* [Exercise data]:
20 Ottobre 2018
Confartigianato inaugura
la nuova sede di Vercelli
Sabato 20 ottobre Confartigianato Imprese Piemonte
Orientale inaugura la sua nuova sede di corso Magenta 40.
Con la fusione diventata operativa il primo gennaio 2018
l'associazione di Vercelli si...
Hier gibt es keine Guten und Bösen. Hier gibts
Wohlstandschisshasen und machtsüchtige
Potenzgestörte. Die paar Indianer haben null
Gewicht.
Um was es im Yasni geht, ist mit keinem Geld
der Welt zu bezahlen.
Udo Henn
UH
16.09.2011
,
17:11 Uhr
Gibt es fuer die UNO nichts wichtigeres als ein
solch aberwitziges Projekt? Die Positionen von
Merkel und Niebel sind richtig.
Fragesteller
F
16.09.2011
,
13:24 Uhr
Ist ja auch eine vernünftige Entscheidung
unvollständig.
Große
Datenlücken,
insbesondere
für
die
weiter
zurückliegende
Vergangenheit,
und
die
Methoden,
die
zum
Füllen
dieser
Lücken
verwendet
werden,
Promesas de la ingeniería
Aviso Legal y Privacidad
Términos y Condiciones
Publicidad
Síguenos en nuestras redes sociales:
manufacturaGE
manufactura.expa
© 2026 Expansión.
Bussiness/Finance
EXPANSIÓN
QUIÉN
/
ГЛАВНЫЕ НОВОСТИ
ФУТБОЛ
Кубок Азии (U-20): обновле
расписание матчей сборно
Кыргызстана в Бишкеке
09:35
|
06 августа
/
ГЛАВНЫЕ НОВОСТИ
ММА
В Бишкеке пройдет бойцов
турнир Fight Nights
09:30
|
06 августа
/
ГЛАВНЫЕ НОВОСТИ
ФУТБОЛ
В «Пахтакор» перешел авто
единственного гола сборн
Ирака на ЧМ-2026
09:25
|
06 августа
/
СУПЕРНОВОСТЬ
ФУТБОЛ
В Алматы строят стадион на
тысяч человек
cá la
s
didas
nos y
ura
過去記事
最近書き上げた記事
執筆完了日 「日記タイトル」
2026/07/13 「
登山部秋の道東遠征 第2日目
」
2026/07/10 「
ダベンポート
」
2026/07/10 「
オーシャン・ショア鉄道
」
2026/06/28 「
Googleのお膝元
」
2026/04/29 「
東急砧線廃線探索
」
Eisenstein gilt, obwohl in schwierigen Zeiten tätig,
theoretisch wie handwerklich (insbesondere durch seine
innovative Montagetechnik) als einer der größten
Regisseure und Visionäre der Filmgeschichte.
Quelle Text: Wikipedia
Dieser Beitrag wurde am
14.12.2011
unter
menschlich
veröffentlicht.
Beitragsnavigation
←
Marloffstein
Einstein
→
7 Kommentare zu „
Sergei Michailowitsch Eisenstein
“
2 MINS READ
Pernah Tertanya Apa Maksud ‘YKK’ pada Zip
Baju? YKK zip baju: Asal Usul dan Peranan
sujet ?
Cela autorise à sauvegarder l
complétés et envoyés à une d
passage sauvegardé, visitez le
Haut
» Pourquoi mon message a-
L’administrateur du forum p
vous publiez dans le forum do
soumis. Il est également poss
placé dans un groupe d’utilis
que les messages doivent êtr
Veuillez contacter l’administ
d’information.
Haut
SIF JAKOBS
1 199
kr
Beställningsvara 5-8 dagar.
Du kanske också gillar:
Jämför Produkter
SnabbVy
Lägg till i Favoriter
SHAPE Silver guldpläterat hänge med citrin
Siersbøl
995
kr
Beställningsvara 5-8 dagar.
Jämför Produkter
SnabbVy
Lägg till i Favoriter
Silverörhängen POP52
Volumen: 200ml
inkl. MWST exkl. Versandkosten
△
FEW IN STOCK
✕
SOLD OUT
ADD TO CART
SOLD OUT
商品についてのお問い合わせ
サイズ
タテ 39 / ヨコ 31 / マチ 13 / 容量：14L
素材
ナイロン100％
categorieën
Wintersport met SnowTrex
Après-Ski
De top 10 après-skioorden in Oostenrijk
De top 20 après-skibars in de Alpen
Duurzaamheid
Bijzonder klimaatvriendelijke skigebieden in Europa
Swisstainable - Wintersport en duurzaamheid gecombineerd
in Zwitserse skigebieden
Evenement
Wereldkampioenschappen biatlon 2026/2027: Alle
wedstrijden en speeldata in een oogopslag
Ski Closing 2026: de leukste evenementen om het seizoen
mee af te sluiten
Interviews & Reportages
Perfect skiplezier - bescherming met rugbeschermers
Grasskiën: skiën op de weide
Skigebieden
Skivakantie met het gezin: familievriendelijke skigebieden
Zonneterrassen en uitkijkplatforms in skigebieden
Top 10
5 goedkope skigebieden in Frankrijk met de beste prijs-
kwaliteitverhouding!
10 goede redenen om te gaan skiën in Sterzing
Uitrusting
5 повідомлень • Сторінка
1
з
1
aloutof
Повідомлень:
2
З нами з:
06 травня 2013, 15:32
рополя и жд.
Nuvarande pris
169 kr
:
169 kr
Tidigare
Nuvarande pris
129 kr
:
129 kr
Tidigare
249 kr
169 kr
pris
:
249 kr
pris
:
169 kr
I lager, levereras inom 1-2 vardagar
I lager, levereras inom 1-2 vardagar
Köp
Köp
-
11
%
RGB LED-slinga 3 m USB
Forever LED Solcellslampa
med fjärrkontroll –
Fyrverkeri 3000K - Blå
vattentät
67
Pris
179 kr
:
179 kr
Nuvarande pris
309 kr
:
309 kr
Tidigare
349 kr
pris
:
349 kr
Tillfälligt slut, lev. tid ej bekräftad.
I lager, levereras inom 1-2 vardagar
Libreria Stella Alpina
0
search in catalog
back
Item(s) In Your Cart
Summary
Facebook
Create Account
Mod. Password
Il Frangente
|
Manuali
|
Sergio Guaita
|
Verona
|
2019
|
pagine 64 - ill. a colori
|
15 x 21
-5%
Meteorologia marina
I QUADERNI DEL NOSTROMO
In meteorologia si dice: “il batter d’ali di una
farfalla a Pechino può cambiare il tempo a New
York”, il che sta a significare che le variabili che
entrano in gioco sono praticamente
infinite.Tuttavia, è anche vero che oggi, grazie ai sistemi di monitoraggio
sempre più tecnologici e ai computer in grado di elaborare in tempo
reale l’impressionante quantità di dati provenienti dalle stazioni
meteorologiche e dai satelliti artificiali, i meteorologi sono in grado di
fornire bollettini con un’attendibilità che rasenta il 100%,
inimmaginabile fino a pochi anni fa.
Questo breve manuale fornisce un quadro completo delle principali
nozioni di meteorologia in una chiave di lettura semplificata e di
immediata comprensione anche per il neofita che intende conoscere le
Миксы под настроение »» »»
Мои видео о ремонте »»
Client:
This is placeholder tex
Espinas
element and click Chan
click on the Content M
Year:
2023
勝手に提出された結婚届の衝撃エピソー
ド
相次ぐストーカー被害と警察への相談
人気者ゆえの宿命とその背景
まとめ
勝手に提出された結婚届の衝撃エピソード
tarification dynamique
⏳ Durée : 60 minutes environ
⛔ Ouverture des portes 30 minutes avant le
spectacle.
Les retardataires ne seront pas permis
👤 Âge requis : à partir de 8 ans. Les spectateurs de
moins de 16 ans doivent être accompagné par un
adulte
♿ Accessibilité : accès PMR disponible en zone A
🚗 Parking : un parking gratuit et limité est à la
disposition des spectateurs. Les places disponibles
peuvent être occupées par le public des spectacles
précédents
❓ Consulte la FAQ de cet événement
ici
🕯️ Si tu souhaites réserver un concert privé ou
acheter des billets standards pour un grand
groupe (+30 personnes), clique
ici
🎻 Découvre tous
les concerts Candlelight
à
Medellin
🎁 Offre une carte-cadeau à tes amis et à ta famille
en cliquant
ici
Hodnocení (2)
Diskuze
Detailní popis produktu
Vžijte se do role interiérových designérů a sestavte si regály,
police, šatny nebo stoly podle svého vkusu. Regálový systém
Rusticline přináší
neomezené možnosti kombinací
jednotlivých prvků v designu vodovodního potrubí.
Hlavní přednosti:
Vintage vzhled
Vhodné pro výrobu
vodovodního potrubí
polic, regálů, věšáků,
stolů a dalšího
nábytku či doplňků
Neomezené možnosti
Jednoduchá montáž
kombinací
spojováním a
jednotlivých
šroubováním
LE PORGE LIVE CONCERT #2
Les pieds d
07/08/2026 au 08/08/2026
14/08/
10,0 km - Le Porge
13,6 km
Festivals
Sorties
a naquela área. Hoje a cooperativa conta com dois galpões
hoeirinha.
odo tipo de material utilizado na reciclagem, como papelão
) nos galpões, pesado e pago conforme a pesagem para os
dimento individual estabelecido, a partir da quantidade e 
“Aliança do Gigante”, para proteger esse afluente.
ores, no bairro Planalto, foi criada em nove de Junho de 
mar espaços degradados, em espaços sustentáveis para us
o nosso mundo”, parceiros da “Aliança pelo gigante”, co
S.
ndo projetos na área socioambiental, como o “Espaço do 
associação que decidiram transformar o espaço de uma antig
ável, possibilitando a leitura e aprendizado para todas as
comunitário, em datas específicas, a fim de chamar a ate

* [What you need to do]: Using the entries above, repeat only the lines from the one containing "Fyrverkeri 3000K - Blå" through the one containing "勝手に提出された結婚届の衝撃エピソード", end lines included.

* [Result of the task]:
Fyrverkeri 3000K - Blå
vattentät
67
Pris
179 kr
:
179 kr
Nuvarande pris
309 kr
:
309 kr
Tidigare
349 kr
pris
:
349 kr
Tillfälligt slut, lev. tid ej bekräftad.
I lager, levereras inom 1-2 vardagar
Libreria Stella Alpina
0
search in catalog
back
Item(s) In Your Cart
Summary
Facebook
Create Account
Mod. Password
Il Frangente
|
Manuali
|
Sergio Guaita
|
Verona
|
2019
|
pagine 64 - ill. a colori
|
15 x 21
-5%
Meteorologia marina
I QUADERNI DEL NOSTROMO
In meteorologia si dice: “il batter d’ali di una
farfalla a Pechino può cambiare il tempo a New
York”, il che sta a significare che le variabili che
entrano in gioco sono praticamente
infinite.Tuttavia, è anche vero che oggi, grazie ai sistemi di monitoraggio
sempre più tecnologici e ai computer in grado di elaborare in tempo
reale l’impressionante quantità di dati provenienti dalle stazioni
meteorologiche e dai satelliti artificiali, i meteorologi sono in grado di
fornire bollettini con un’attendibilità che rasenta il 100%,
inimmaginabile fino a pochi anni fa.
Questo breve manuale fornisce un quadro completo delle principali
nozioni di meteorologia in una chiave di lettura semplificata e di
immediata comprensione anche per il neofita che intende conoscere le
Миксы под настроение »» »»
Мои видео о ремонте »»
Client:
This is placeholder tex
Espinas
element and click Chan
click on the Content M
Year:
2023
勝手に提出された結婚届の衝撃エピソー
ド
相次ぐストーカー被害と警察への相談
人気者ゆえの宿命とその背景
まとめ
勝手に提出された結婚届の衝撃エピソード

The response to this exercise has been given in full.